8. The position, therefore, is that after the commencement of the penalty proceedings, the assessee produced a written representation opposing the imposition of penalty before the transferred Income-tax Officer. There was thereafter no oral argument or representation addressed or made to him before he was transferred in May, 1960. So, when the Income-tax Officer who imposed the penalty took up the matter, he had before him the written representation and no request was made to him by the assessee that the proceedings should be reopened or that he should be reheard. That being so, there was complete compliance with section 28(3) and section 5(7C) of the Act, and there was no obligation on the part of the successor Income-tax Officer to afford another and a fresh opportunity to the assessee to make any further representation.

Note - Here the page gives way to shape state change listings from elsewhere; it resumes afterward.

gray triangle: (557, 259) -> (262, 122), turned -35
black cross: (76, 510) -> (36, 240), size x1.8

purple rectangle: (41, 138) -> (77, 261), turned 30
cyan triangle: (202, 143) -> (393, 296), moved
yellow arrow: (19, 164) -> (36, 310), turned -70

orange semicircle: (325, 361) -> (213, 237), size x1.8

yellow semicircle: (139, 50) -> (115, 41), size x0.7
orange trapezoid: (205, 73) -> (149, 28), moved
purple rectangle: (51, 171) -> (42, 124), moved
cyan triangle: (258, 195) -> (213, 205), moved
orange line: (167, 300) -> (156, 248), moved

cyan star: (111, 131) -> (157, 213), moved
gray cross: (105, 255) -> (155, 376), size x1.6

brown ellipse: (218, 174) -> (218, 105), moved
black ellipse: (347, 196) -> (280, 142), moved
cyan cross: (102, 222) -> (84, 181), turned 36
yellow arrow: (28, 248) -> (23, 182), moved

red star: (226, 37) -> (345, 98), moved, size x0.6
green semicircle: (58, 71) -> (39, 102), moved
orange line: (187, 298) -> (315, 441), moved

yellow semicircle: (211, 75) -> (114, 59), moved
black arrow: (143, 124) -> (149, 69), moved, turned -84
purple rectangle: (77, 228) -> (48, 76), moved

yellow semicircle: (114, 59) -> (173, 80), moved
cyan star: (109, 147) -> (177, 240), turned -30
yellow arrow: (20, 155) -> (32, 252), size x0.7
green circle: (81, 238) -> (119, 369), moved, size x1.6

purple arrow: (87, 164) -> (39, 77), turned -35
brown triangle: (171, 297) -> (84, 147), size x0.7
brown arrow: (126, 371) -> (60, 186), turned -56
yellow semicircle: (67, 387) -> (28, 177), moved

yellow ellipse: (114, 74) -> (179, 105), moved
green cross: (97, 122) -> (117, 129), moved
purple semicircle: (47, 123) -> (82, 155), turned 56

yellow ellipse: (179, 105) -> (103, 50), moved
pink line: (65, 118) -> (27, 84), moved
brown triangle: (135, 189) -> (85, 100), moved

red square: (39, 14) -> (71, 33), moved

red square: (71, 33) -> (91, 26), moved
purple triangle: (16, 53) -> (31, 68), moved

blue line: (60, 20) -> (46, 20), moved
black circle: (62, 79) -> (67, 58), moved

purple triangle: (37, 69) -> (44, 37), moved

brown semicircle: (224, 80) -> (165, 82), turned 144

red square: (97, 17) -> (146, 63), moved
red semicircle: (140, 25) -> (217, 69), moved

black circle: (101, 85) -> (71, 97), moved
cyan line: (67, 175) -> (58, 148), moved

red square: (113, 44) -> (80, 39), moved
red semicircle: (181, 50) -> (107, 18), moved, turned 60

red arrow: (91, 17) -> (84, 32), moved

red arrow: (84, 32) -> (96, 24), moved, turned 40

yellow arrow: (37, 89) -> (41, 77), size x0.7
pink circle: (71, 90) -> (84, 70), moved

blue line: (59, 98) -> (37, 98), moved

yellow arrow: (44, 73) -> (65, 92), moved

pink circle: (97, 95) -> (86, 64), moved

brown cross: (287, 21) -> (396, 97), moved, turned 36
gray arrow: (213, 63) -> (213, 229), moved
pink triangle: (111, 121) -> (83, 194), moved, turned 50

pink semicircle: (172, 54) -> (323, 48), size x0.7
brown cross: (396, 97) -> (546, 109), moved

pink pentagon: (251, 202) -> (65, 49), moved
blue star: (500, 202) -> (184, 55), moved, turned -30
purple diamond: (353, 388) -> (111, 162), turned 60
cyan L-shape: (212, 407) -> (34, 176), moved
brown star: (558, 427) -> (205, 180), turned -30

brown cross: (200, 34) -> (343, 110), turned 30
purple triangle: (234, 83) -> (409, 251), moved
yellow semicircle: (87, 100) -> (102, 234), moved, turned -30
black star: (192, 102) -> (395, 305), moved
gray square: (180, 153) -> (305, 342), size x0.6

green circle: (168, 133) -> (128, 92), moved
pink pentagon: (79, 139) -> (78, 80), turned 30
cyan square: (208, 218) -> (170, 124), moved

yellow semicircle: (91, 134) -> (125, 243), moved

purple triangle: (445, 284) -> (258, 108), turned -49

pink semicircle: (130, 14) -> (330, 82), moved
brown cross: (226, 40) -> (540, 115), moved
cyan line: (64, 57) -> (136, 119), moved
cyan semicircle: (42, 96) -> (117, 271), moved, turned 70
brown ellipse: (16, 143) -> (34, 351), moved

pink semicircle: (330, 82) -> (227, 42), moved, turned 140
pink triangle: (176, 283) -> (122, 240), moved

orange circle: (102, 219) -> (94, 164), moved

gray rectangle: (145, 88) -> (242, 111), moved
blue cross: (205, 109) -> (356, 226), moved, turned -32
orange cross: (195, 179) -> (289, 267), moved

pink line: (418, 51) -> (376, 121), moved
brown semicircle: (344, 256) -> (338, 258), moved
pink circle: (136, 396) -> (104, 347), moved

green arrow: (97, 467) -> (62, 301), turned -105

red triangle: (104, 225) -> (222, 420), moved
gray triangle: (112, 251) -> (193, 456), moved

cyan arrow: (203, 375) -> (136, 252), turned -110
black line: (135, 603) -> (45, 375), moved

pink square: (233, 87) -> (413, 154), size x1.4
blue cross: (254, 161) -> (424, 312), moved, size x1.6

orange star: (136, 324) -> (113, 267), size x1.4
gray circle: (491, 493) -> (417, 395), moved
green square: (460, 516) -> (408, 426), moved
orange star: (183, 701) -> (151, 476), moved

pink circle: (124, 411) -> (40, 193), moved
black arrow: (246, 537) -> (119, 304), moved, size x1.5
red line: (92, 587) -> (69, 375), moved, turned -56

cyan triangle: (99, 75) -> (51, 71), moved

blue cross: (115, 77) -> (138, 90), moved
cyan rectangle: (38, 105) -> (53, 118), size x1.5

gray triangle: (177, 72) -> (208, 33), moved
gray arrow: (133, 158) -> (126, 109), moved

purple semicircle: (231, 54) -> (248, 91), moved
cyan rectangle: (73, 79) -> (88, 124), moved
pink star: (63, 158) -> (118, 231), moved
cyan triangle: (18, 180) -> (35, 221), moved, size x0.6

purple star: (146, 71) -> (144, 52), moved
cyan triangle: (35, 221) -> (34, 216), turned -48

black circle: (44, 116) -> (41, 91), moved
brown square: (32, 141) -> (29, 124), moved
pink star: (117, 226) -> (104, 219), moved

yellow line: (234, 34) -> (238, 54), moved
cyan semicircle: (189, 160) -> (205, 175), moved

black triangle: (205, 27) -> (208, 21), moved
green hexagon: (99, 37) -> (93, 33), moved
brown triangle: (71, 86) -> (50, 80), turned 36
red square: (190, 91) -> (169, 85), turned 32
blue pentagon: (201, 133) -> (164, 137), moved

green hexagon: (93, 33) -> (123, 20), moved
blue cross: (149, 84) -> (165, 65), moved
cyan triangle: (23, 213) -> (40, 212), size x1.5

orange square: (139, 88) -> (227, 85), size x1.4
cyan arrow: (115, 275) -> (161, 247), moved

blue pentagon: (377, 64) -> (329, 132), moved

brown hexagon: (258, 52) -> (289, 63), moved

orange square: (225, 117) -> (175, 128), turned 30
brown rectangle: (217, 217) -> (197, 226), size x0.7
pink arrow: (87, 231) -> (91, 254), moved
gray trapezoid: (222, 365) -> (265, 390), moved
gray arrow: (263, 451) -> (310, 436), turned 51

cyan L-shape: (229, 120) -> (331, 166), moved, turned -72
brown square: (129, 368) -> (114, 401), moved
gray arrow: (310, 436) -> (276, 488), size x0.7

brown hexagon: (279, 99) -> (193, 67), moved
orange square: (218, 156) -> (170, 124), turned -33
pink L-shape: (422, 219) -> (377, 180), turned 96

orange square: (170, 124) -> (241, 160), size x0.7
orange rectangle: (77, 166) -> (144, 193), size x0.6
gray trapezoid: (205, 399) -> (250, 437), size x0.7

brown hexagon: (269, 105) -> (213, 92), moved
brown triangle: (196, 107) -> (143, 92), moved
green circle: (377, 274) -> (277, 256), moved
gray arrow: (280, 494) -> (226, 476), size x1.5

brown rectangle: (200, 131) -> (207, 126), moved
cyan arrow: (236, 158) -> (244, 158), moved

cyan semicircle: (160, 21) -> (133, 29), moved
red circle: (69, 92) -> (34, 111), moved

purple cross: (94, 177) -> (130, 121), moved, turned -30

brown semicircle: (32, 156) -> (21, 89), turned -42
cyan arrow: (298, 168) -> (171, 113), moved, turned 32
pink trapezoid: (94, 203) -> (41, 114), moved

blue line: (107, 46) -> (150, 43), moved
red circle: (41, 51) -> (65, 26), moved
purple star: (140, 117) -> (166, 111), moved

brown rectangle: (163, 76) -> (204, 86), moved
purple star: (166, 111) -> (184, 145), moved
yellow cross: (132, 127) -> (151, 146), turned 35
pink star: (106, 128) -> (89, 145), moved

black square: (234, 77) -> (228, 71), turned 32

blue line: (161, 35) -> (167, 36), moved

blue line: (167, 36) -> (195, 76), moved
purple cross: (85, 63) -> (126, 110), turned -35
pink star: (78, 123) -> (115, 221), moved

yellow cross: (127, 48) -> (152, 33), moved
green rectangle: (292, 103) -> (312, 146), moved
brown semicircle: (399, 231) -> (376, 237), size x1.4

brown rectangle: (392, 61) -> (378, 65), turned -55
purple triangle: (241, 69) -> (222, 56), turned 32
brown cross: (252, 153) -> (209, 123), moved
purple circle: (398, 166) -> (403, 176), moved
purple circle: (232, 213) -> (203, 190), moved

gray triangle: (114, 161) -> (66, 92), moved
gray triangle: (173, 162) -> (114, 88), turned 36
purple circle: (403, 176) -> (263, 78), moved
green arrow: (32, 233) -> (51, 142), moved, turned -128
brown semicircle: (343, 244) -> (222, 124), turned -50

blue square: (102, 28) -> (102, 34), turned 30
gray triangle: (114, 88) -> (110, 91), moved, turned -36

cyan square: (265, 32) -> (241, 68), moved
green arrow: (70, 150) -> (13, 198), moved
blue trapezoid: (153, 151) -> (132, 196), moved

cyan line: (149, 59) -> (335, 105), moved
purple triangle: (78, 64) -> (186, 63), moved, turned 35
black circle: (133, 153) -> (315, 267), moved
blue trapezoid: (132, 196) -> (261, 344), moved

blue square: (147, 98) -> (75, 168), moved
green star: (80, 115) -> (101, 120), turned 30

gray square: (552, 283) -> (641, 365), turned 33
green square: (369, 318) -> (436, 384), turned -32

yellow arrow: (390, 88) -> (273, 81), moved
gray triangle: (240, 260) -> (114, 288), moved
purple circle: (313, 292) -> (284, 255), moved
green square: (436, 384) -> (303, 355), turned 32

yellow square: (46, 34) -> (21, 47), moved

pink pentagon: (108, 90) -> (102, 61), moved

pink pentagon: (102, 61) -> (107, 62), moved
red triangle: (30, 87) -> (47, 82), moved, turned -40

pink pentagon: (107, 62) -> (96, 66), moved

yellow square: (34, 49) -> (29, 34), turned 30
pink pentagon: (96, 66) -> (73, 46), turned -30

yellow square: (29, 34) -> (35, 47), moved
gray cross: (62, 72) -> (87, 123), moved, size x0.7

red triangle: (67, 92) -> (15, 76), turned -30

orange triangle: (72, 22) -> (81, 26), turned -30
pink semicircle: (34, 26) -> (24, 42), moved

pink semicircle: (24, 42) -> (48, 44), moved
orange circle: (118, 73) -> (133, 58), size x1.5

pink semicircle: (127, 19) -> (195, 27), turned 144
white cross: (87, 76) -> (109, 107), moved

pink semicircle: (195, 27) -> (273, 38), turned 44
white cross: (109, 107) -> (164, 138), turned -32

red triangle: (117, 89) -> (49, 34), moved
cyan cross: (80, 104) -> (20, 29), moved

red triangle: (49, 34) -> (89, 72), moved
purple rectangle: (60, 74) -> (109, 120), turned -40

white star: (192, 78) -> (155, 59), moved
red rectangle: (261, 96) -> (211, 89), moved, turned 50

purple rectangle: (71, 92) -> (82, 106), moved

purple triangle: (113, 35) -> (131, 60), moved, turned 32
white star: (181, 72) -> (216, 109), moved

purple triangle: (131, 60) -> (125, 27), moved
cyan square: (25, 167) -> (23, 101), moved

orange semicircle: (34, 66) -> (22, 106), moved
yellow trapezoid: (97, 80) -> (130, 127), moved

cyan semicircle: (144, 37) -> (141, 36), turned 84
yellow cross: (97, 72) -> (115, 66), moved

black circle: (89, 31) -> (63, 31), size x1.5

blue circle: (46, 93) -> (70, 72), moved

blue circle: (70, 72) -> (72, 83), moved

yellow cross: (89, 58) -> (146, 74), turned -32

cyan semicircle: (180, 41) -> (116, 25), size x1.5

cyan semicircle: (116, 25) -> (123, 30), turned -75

That that is the proper conclusion is clear from the decision of this court in Shop Siddegowda and Family v. Commissioner of Income-tax.

9. Our answer to the question referred to us, therefore, is against the assessee and our answer is that the successor Income-tax Officer was competent to levy the penalty without giving a fresh opportunity to the assessee of being heard.

10. We, however, make no direction in regard to costs.